Projected Polarization: what we really know about Facebook, Twitter and media
Projected Polarization: what we really know…
Projected Polarization: what we really know about Facebook, Twitter and media
Algorithms. Machine learning. Best practices. Time-saving criteria. Niche. Audience. Reactions. Bubble, segregation, inequality, learning gaps. Priorities. Age. Mental health. Interests and relationships. When we think about social media, we most certainly avoid the word, unless we’re talking to kids. If they’re teenagers, you’ll want to be more specific. They don’t have to understand. But they make use of platforms that shape their whole idea of what the world thinks, what people feel, what they should expect from society. What they can give. How much. And when it comes to algorithms, it may look like they’re not thinking too hard – but are we? How do you separate these generations of readers, or rather, content consumers, from young people who just don’t know better? Should we separate them after all? Do they actually know better and we’re out here having useless discussions?
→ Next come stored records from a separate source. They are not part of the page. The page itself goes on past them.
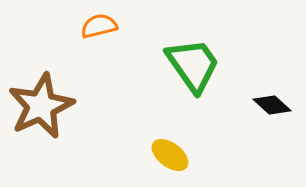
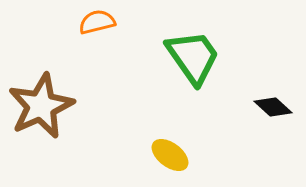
orange semicircle: moved 2 px left, 4 px up
green trapezoid: moved 8 px up
black diamond: moved 1 px right, 2 px down
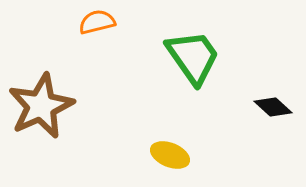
yellow ellipse: rotated 15 degrees counterclockwise
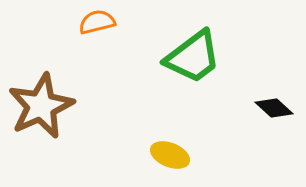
green trapezoid: rotated 88 degrees clockwise
black diamond: moved 1 px right, 1 px down
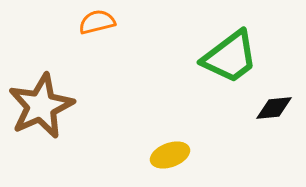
green trapezoid: moved 37 px right
black diamond: rotated 48 degrees counterclockwise
yellow ellipse: rotated 42 degrees counterclockwise
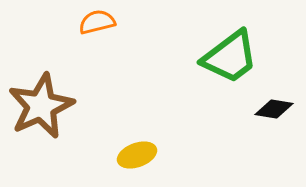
black diamond: moved 1 px down; rotated 15 degrees clockwise
yellow ellipse: moved 33 px left
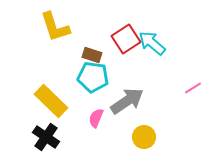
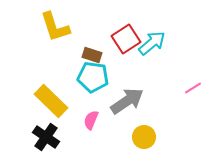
cyan arrow: rotated 100 degrees clockwise
pink semicircle: moved 5 px left, 2 px down
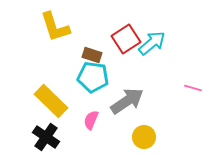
pink line: rotated 48 degrees clockwise
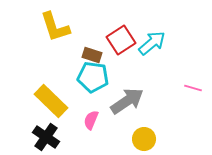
red square: moved 5 px left, 1 px down
yellow circle: moved 2 px down
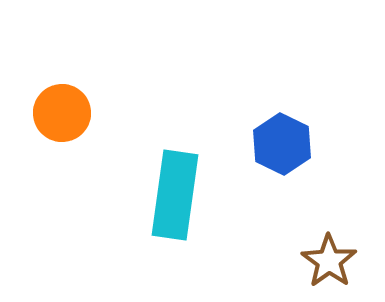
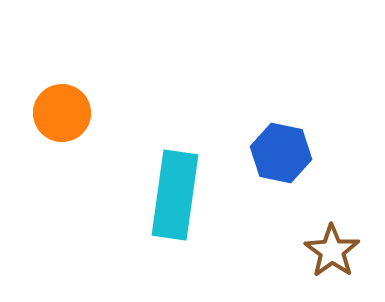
blue hexagon: moved 1 px left, 9 px down; rotated 14 degrees counterclockwise
brown star: moved 3 px right, 10 px up
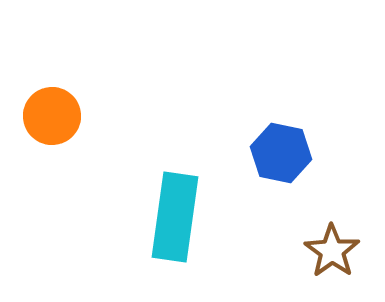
orange circle: moved 10 px left, 3 px down
cyan rectangle: moved 22 px down
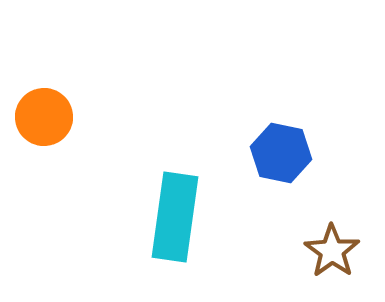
orange circle: moved 8 px left, 1 px down
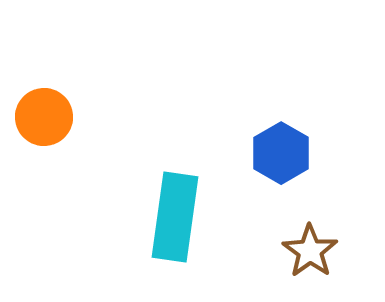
blue hexagon: rotated 18 degrees clockwise
brown star: moved 22 px left
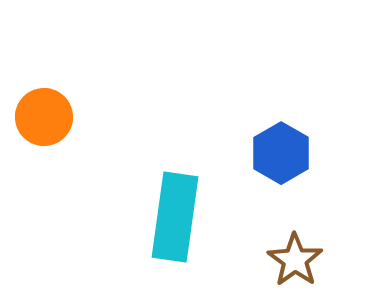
brown star: moved 15 px left, 9 px down
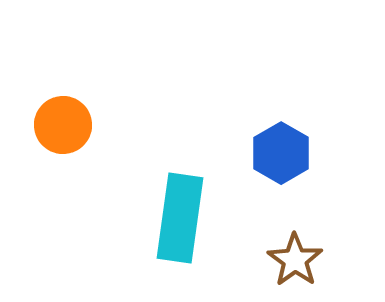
orange circle: moved 19 px right, 8 px down
cyan rectangle: moved 5 px right, 1 px down
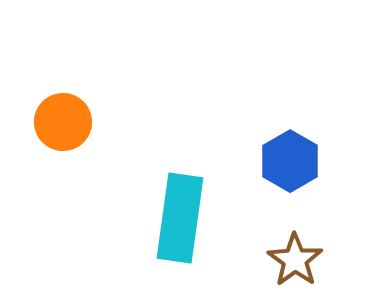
orange circle: moved 3 px up
blue hexagon: moved 9 px right, 8 px down
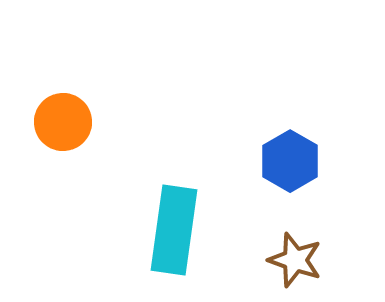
cyan rectangle: moved 6 px left, 12 px down
brown star: rotated 16 degrees counterclockwise
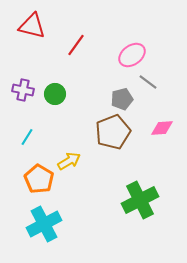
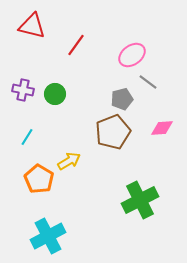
cyan cross: moved 4 px right, 12 px down
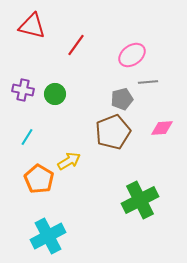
gray line: rotated 42 degrees counterclockwise
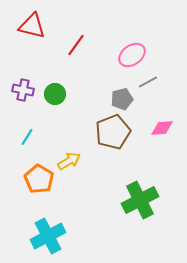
gray line: rotated 24 degrees counterclockwise
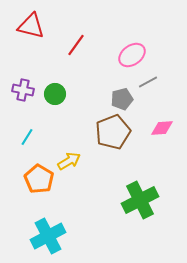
red triangle: moved 1 px left
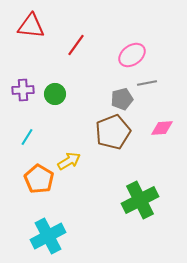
red triangle: rotated 8 degrees counterclockwise
gray line: moved 1 px left, 1 px down; rotated 18 degrees clockwise
purple cross: rotated 15 degrees counterclockwise
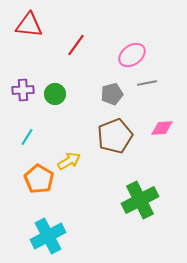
red triangle: moved 2 px left, 1 px up
gray pentagon: moved 10 px left, 5 px up
brown pentagon: moved 2 px right, 4 px down
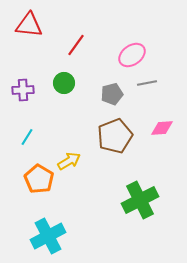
green circle: moved 9 px right, 11 px up
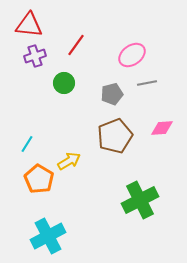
purple cross: moved 12 px right, 34 px up; rotated 15 degrees counterclockwise
cyan line: moved 7 px down
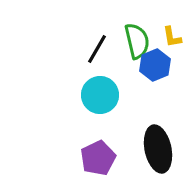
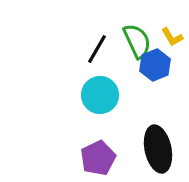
yellow L-shape: rotated 20 degrees counterclockwise
green semicircle: rotated 12 degrees counterclockwise
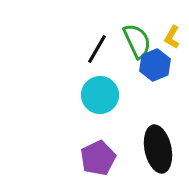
yellow L-shape: rotated 60 degrees clockwise
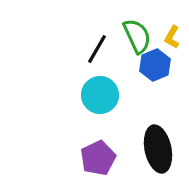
green semicircle: moved 5 px up
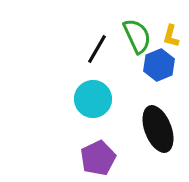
yellow L-shape: moved 1 px left, 1 px up; rotated 15 degrees counterclockwise
blue hexagon: moved 4 px right
cyan circle: moved 7 px left, 4 px down
black ellipse: moved 20 px up; rotated 9 degrees counterclockwise
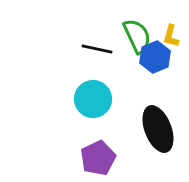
black line: rotated 72 degrees clockwise
blue hexagon: moved 4 px left, 8 px up
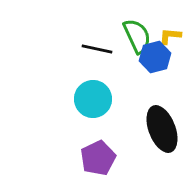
yellow L-shape: moved 1 px left; rotated 80 degrees clockwise
blue hexagon: rotated 8 degrees clockwise
black ellipse: moved 4 px right
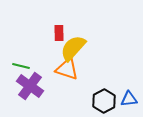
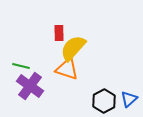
blue triangle: rotated 36 degrees counterclockwise
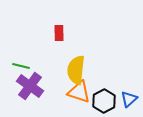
yellow semicircle: moved 3 px right, 22 px down; rotated 36 degrees counterclockwise
orange triangle: moved 12 px right, 23 px down
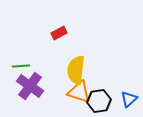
red rectangle: rotated 63 degrees clockwise
green line: rotated 18 degrees counterclockwise
black hexagon: moved 5 px left; rotated 20 degrees clockwise
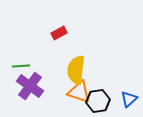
black hexagon: moved 1 px left
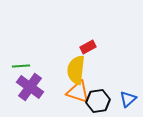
red rectangle: moved 29 px right, 14 px down
purple cross: moved 1 px down
orange triangle: moved 1 px left
blue triangle: moved 1 px left
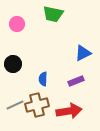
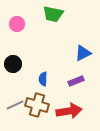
brown cross: rotated 30 degrees clockwise
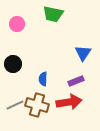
blue triangle: rotated 30 degrees counterclockwise
red arrow: moved 9 px up
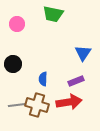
gray line: moved 2 px right; rotated 18 degrees clockwise
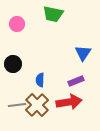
blue semicircle: moved 3 px left, 1 px down
brown cross: rotated 30 degrees clockwise
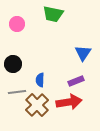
gray line: moved 13 px up
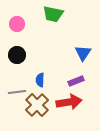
black circle: moved 4 px right, 9 px up
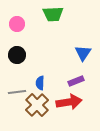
green trapezoid: rotated 15 degrees counterclockwise
blue semicircle: moved 3 px down
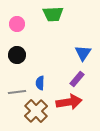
purple rectangle: moved 1 px right, 2 px up; rotated 28 degrees counterclockwise
brown cross: moved 1 px left, 6 px down
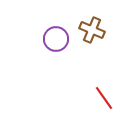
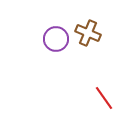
brown cross: moved 4 px left, 3 px down
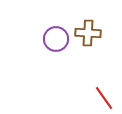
brown cross: rotated 20 degrees counterclockwise
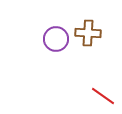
red line: moved 1 px left, 2 px up; rotated 20 degrees counterclockwise
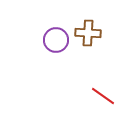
purple circle: moved 1 px down
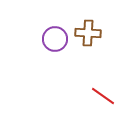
purple circle: moved 1 px left, 1 px up
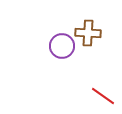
purple circle: moved 7 px right, 7 px down
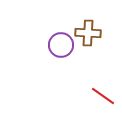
purple circle: moved 1 px left, 1 px up
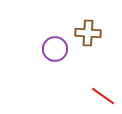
purple circle: moved 6 px left, 4 px down
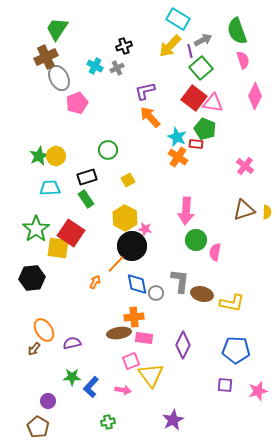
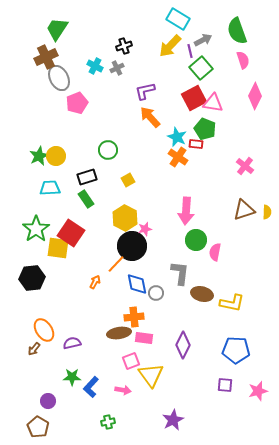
red square at (194, 98): rotated 25 degrees clockwise
pink star at (145, 229): rotated 24 degrees counterclockwise
gray L-shape at (180, 281): moved 8 px up
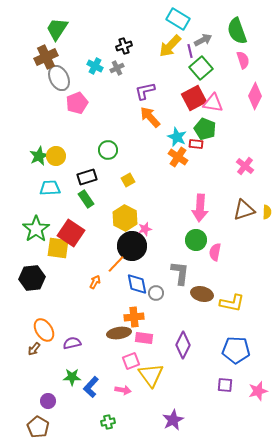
pink arrow at (186, 211): moved 14 px right, 3 px up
All of these themes deserve our attention. But I just mentioned one of them: the thing that recommends you more of the same. I could say it’s a progression. They recommend you more of the same, because you indicated that’s what you like. Software makes a register. But that’s already a set of things: likes, comments, shares. There’s policy about that. And there are things we came to understand as a spectrum of the unachievable: nobody can learn everything about anything. The old talk of attention span reduction. Sometimes, one sentence says it all. It’s all you need to hear in order to feel seen. And then you reproduce it. You paraphrase it. People react, but in your inner circle, not outside of it. The content you see is part of your knowledge, but that’s very debatable. And you have to go through some filters you created for yourself. These may include age. Maybe you know how difficult it is to talk about lifestyle with a 60 year old, but we’ve known this all our lives. Except their struggles become our own. And we forget about why we came to the internet in the first place. We put family first, we put socially acceptable first, without realizing the convenient and the standard are problematic, or maybe we’ve been failing to do something about it.